(Available data begins)

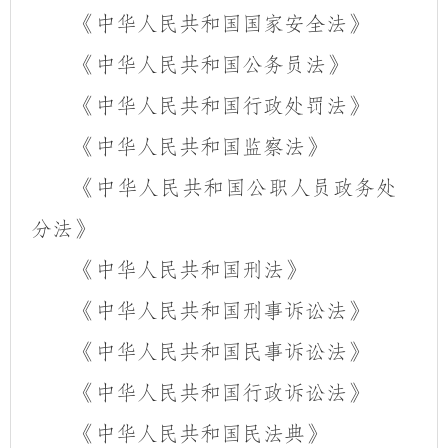
《中华人民共和国国家安全法》
《中华人民共和国公务员法》
《中华人民共和国行政处罚法》
《中华人民共和国监察法》
《中华人民共和国公职人员政务处
分法》
《中华人民共和国刑法》
《中华人民共和国刑事诉讼法》
《中华人民共和国民事诉讼法》
《中华人民共和国行政诉讼法》
《中华人民共和国民法典》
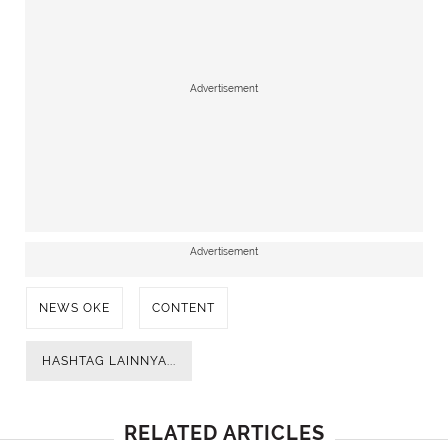
Advertisement
Advertisement
NEWS OKE
CONTENT
HASHTAG LAINNYA...
RELATED ARTICLES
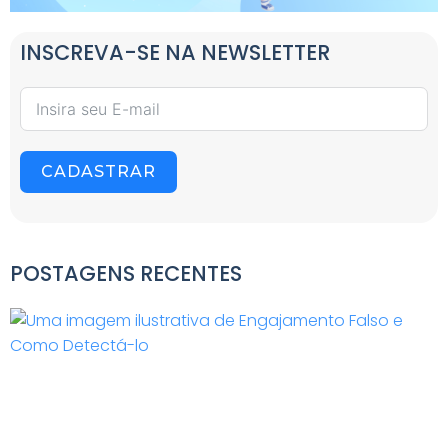
INSCREVA-SE NA NEWSLETTER
CADASTRAR
POSTAGENS RECENTES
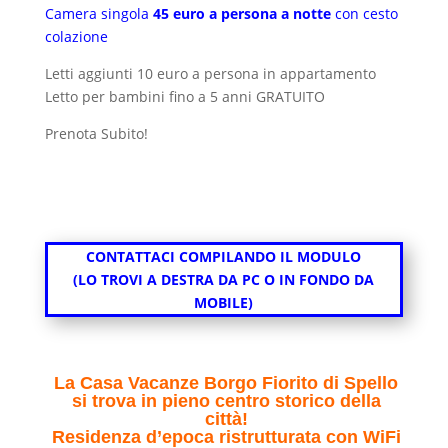
Camera singola
45 euro a persona a notte
con cesto
colazione
Letti aggiunti 10 euro a persona in appartamento
Letto per bambini fino a 5 anni GRATUITO
Prenota Subito!
CONTATTACI COMPILANDO IL MODULO
(LO TROVI A DESTRA DA PC O IN FONDO DA
MOBILE)
La Casa Vacanze Borgo Fiorito di Spello
si trova in pieno centro storico della
città!
Residenza d’epoca ristrutturata con WiFi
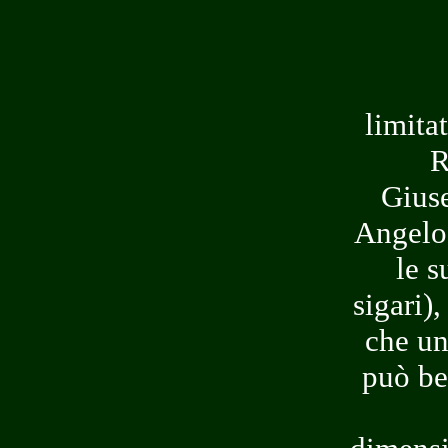
limita
R
Giuse
Angelo
le s
sigari)
che un
può be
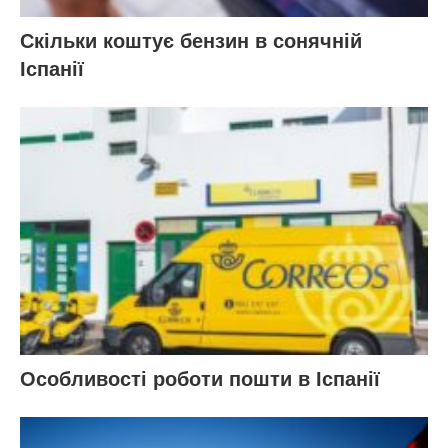
Скільки коштує бензин в сонячній
Іспанії
Особливості роботи пошти в Іспанії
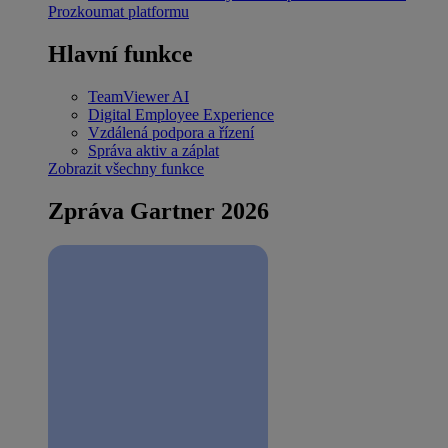
Prozkoumat platformu
Hlavní funkce
TeamViewer AI
Digital Employee Experience
Vzdálená podpora a řízení
Správa aktiv a záplat
Zobrazit všechny funkce
Zpráva Gartner 2026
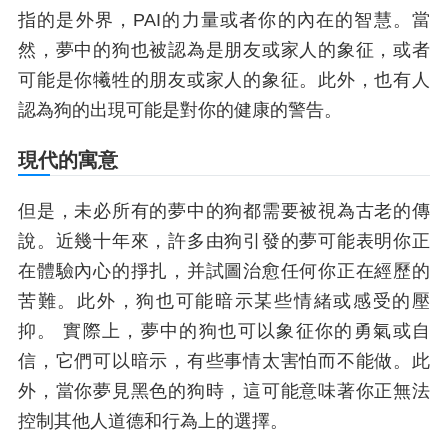
指的是外界，PAI的力量或者你的內在的智慧。當
然，夢中的狗也被認為是朋友或家人的象征，或者
可能是你犧牲的朋友或家人的象征。此外，也有人
認為狗的出現可能是對你的健康的警告。
現代的寓意
但是，未必所有的夢中的狗都需要被視為古老的傳
說。近幾十年來，許多由狗引發的夢可能表明你正
在體驗內心的掙扎，并試圖治愈任何你正在經歷的
苦難。此外，狗也可能暗示某些情緒或感受的壓
抑。 實際上，夢中的狗也可以象征你的勇氣或自
信，它們可以暗示，有些事情太害怕而不能做。此
外，當你夢見黑色的狗時，這可能意味著你正無法
控制其他人道德和行為上的選擇。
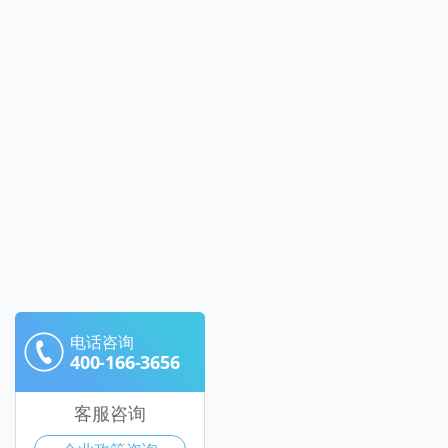
电话咨询
400-166-3656
客服咨询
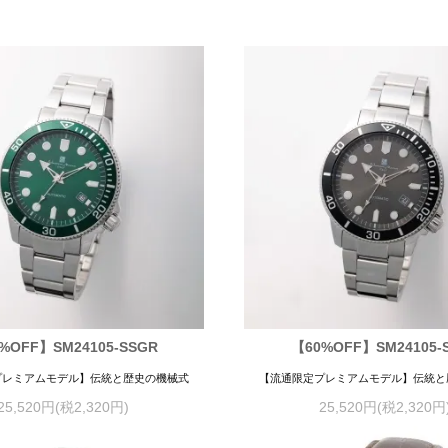
%OFF】SM24105-SSGR
【60%OFF】SM24105-
プレミアムモデル】伝統と歴史の機械式
【流通限定プレミアムモデル】伝統と
25,520円(税2,320円)
25,520円(税2,320円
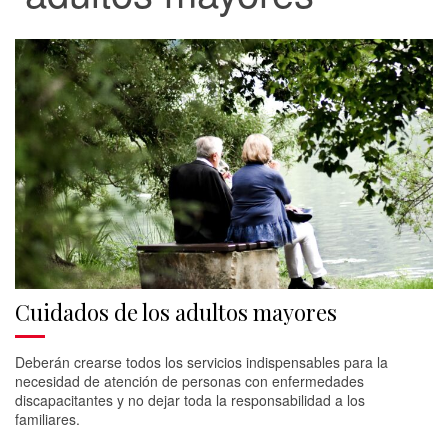
Cuidados de los adultos mayores
Deberán crearse todos los servicios indispensables para la
necesidad de atención de personas con enfermedades
discapacitantes y no dejar toda la responsabilidad a los
familiares.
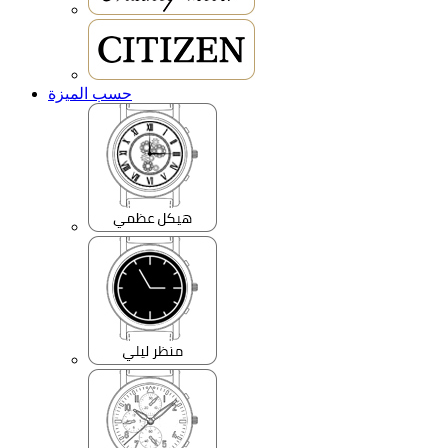
حسب الميزة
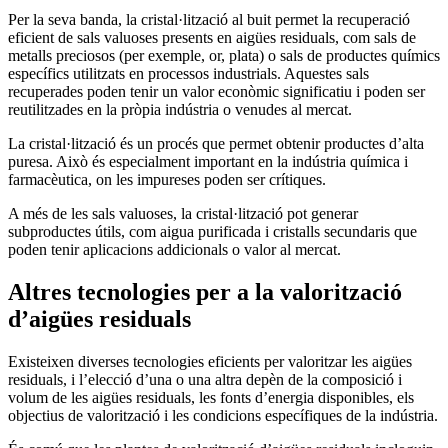
Per la seva banda, la cristal·lització al buit permet la recuperació
eficient de sals valuoses presents en aigües residuals, com sals de
metalls preciosos (per exemple, or, plata) o sals de productes químics
específics utilitzats en processos industrials. Aquestes sals
recuperades poden tenir un valor econòmic significatiu i poden ser
reutilitzades en la pròpia indústria o venudes al mercat.
La cristal·lització és un procés que permet obtenir productes d’alta
puresa. Això és especialment important en la indústria química i
farmacèutica, on les impureses poden ser crítiques.
A més de les sals valuoses, la cristal·lització pot generar
subproductes útils, com aigua purificada i cristalls secundaris que
poden tenir aplicacions addicionals o valor al mercat.
Altres tecnologies per a la valorització
d’aigües residuals
Existeixen diverses tecnologies eficients per valoritzar les aigües
residuals, i l’elecció d’una o una altra depèn de la composició i
volum de les aigües residuals, les fonts d’energia disponibles, els
objectius de valorització i les condicions específiques de la indústria.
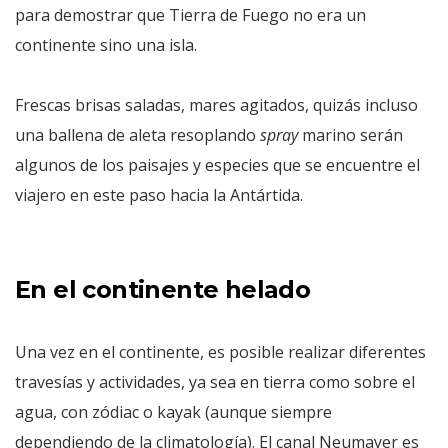
para demostrar que Tierra de Fuego no era un
continente sino una isla.
Frescas brisas saladas, mares agitados, quizás incluso
una ballena de aleta resoplando
spray
marino serán
algunos de los paisajes y especies que se encuentre el
viajero en este paso hacia la Antártida.
En el continente helado
Una vez en el continente, es posible realizar diferentes
travesías y actividades, ya sea en tierra como sobre el
agua, con zódiac o kayak (aunque siempre
dependiendo de la climatología). El canal Neumayer es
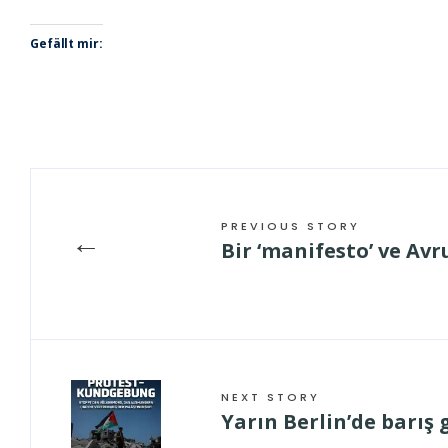
Gefällt mir:
PREVIOUS STORY
←
Bir ‘manifesto’ ve Av
NEXT STORY
Yarın Berlin’de barış 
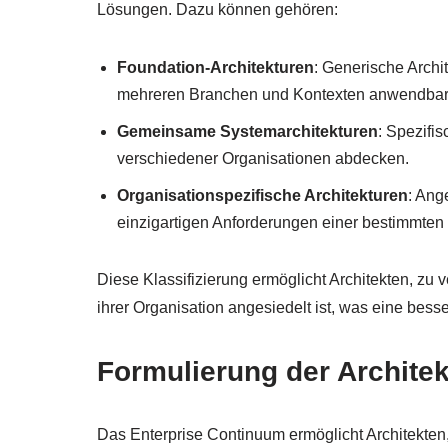
Lösungen. Dazu können gehören:
Foundation-Architekturen
: Generische Archit
mehreren Branchen und Kontexten anwendbar 
Gemeinsame Systemarchitekturen
: Spezifi
verschiedener Organisationen abdecken.
Organisationspezifische Architekturen
: Ang
einzigartigen Anforderungen einer bestimmten 
Diese Klassifizierung ermöglicht Architekten, zu 
ihrer Organisation angesiedelt ist, was eine bes
Formulierung der Architek
Das Enterprise Continuum ermöglicht Architekten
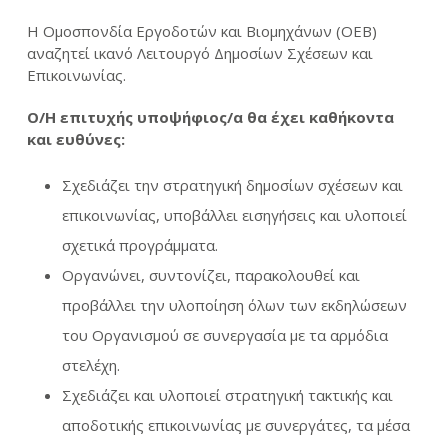
Η Ομοσπονδία Εργοδοτών και Βιομηχάνων (ΟΕΒ)
αναζητεί ικανό Λειτουργό Δημοσίων Σχέσεων και
Επικοινωνίας.
Ο/Η επιτυχής υποψήφιος/α θα έχει καθήκοντα
και ευθύνες:
Σχεδιάζει την στρατηγική δημοσίων σχέσεων και
επικοινωνίας, υποβάλλει εισηγήσεις και υλοποιεί
σχετικά προγράμματα.
Οργανώνει, συντονίζει, παρακολουθεί και
προβάλλει την υλοποίηση όλων των εκδηλώσεων
του Οργανισμού σε συνεργασία με τα αρμόδια
στελέχη.
Σχεδιάζει και υλοποιεί στρατηγική τακτικής και
αποδοτικής επικοινωνίας με συνεργάτες, τα μέσα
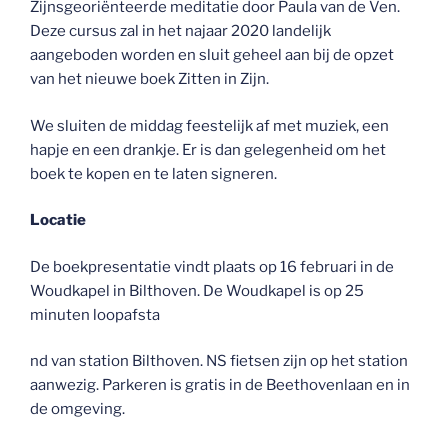
Zijnsgeoriënteerde meditatie door Paula van de Ven.
Deze cursus zal in het najaar 2020 landelijk
aangeboden worden en sluit geheel aan bij de opzet
van het nieuwe boek Zitten in Zijn.
We sluiten de middag feestelijk af met muziek, een
hapje en een drankje. Er is dan gelegenheid om het
boek te kopen en te laten signeren.
Locatie
De boekpresentatie vindt plaats op 16 februari in de
Woudkapel in Bilthoven. De Woudkapel is op 25
minuten loopafsta
nd van station Bilthoven. NS fietsen zijn op het station
aanwezig. Parkeren is gratis in de Beethovenlaan en in
de omgeving.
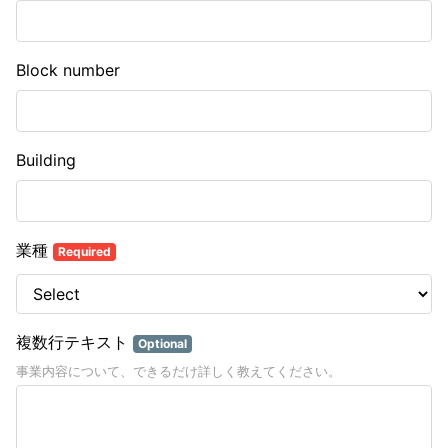
Block number
Building
業種
Required
複数行テキスト
Optional
事業内容について、できるだけ詳しく教えてください。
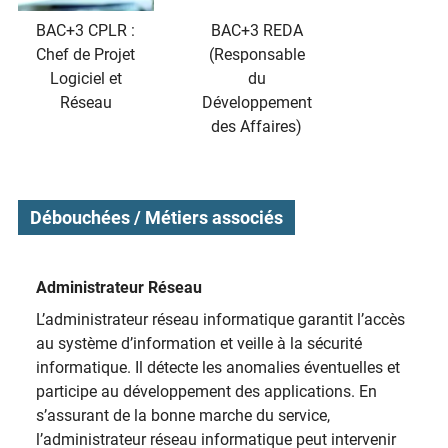
BAC+3 CPLR :
BAC+3 REDA
Chef de Projet
(Responsable
Logiciel et
du
Réseau
Développement
des Affaires)
Débouchées / Métiers associés
Administrateur Réseau
L’administrateur réseau informatique garantit l’accès
au système d’information et veille à la sécurité
informatique. Il détecte les anomalies éventuelles et
participe au développement des applications. En
s’assurant de la bonne marche du service,
l’administrateur réseau informatique peut intervenir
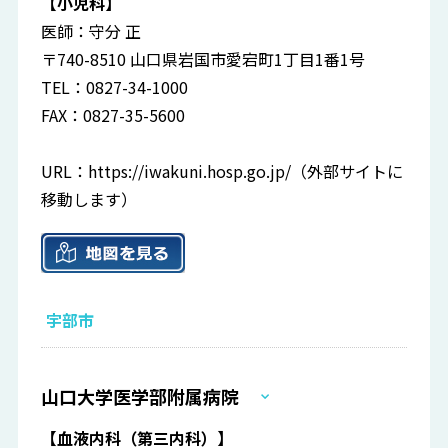
【小児科】
医師：守分 正
〒740-8510 山口県岩国市愛宕町1丁目1番1号
TEL：0827-34-1000
FAX：0827-35-5600
URL：
https://iwakuni.hosp.go.jp/
（外部サイトに
移動します）
宇部市
山口大学医学部附属病院
【血液内科（第三内科）】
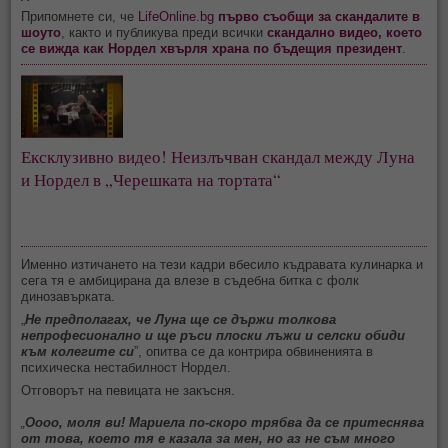
Припомнете си, че
LifeOnline.bg
първо съобщи за скандалите в
шоуто
, както и публикува преди всички
скандално видео, което
се вижда как Нордел хвърля храна по бъдещия президент
.
Ексклузивно видео! Неизлъчван скандал между Луна
и Нордел в „Черешката на тортата“
Именно изтичането на тези кадри вбесило къдравата кулинарка и
сега тя е амбицирана да влезе в съдебна битка с фолк
динозавърката.
„
Не предполагах, че Луна ще се държи толкова
непрофесионално и ще ръси плоски лъжи и селски обиди
към колегите си
”, опитва се да контрира обвиненията в
психическа нестабилност Нордел.
Отговорът на певицата не закъсня.
„
Оооо, моля ви! Мариела по-скоро трябва да се притеснява
от това, което тя е казала за мен, но аз не съм много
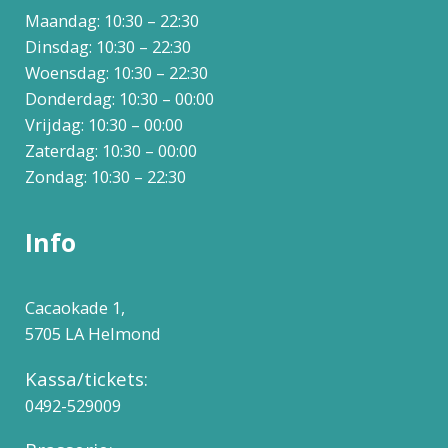
Maandag: 10:30 – 22:30
Dinsdag: 10:30 – 22:30
Woensdag: 10:30 – 22:30
Donderdag: 10:30 – 00:00
Vrijdag: 10:30 – 00:00
Zaterdag: 10:30 – 00:00
Zondag: 10:30 – 22:30
Info
Cacaokade 1,
5705 LA Helmond
Kassa/tickets:
0492-529009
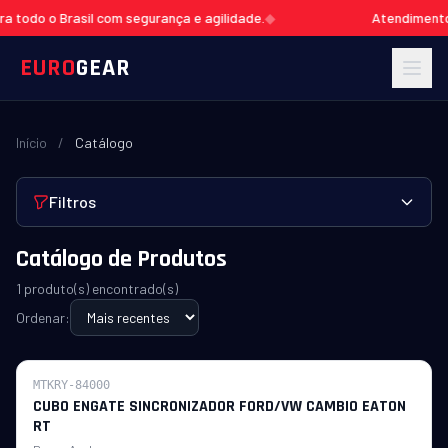
todo o Brasil com segurança e agilidade.
◆
Atendimento e
EURO
GEAR
Início
/
Catálogo
Filtros
Catálogo de Produtos
1 produto(s) encontrado(s)
Ordenar:
Novo
MTKRY-84000
CUBO ENGATE SINCRONIZADOR FORD/VW CAMBIO EATON
RT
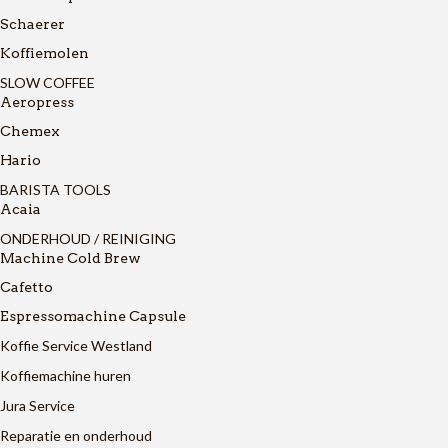
Schaerer
Koffiemolen
SLOW COFFEE
Aeropress
Chemex
Hario
BARISTA TOOLS
Acaia
ONDERHOUD / REINIGING
Machine Cold Brew
Cafetto
Espressomachine Capsule
Koffie Service Westland
Koffiemachine huren
Jura Service
Reparatie en onderhoud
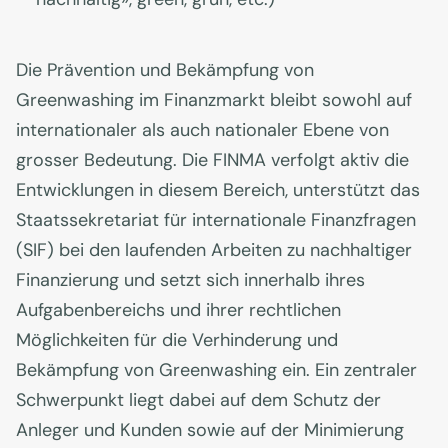
Die Prävention und Bekämpfung von
Greenwashing im Finanzmarkt bleibt sowohl auf
internationaler als auch nationaler Ebene von
grosser Bedeutung. Die FINMA verfolgt aktiv die
Entwicklungen in diesem Bereich, unterstützt das
Staatssekretariat für internationale Finanzfragen
(SIF) bei den laufenden Arbeiten zu nachhaltiger
Finanzierung und setzt sich innerhalb ihres
Aufgabenbereichs und ihrer rechtlichen
Möglichkeiten für die Verhinderung und
Bekämpfung von Greenwashing ein. Ein zentraler
Schwerpunkt liegt dabei auf dem Schutz der
Anleger und Kunden sowie auf der Minimierung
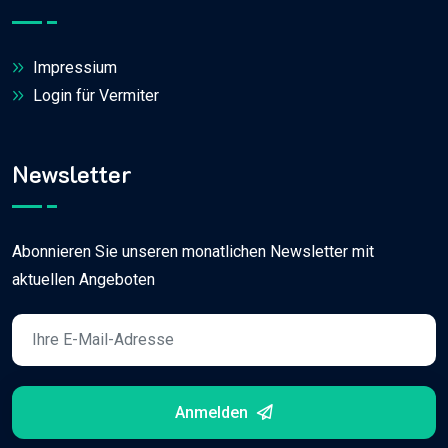
Impressium
Login für Vermiter
Newsletter
Abonnieren Sie unseren monatlichen Newsletter mit
aktuellen Angeboten
Anmelden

(Available data ends)

What is wanted is an exact copy of the lines above from the one containing "скандално видео, което" through the one containing "Bekämpfung von Greenwashing", with no pictures in it.

скандално видео, което
се вижда как Нордел хвърля храна по бъдещия президент
.
Ексклузивно видео! Неизлъчван скандал между Луна
и Нордел в „Черешката на тортата“
Именно изтичането на тези кадри вбесило къдравата кулинарка и
сега тя е амбицирана да влезе в съдебна битка с фолк
динозавърката.
„
Не предполагах, че Луна ще се държи толкова
непрофесионално и ще ръси плоски лъжи и селски обиди
към колегите си
”, опитва се да контрира обвиненията в
психическа нестабилност Нордел.
Отговорът на певицата не закъсня.
„
Оооо, моля ви! Мариела по-скоро трябва да се притеснява
от това, което тя е казала за мен, но аз не съм много
Maandag: 10:30 – 22:30
Dinsdag: 10:30 – 22:30
Woensdag: 10:30 – 22:30
Donderdag: 10:30 – 00:00
Vrijdag: 10:30 – 00:00
Zaterdag: 10:30 – 00:00
Zondag: 10:30 – 22:30
Info
Cacaokade 1,
5705 LA Helmond
Kassa/tickets:
0492-529009
todo o Brasil com segurança e agilidade.
◆
Atendimento e
EURO
GEAR
Início
/
Catálogo
Filtros
Catálogo de Produtos
1 produto(s) encontrado(s)
Ordenar:
Novo
MTKRY-84000
CUBO ENGATE SINCRONIZADOR FORD/VW CAMBIO EATON
RT
Schaerer
Koffiemolen
SLOW COFFEE
Aeropress
Chemex
Hario
BARISTA TOOLS
Acaia
ONDERHOUD / REINIGING
Machine Cold Brew
Cafetto
Espressomachine Capsule
Koffie Service Westland
Koffiemachine huren
Jura Service
Reparatie en onderhoud
Die Prävention und Bekämpfung von
Greenwashing im Finanzmarkt bleibt sowohl auf
internationaler als auch nationaler Ebene von
grosser Bedeutung. Die FINMA verfolgt aktiv die
Entwicklungen in diesem Bereich, unterstützt das
Staatssekretariat für internationale Finanzfragen
(SIF) bei den laufenden Arbeiten zu nachhaltiger
Finanzierung und setzt sich innerhalb ihres
Aufgabenbereichs und ihrer rechtlichen
Möglichkeiten für die Verhinderung und
Bekämpfung von Greenwashing ein. Ein zentraler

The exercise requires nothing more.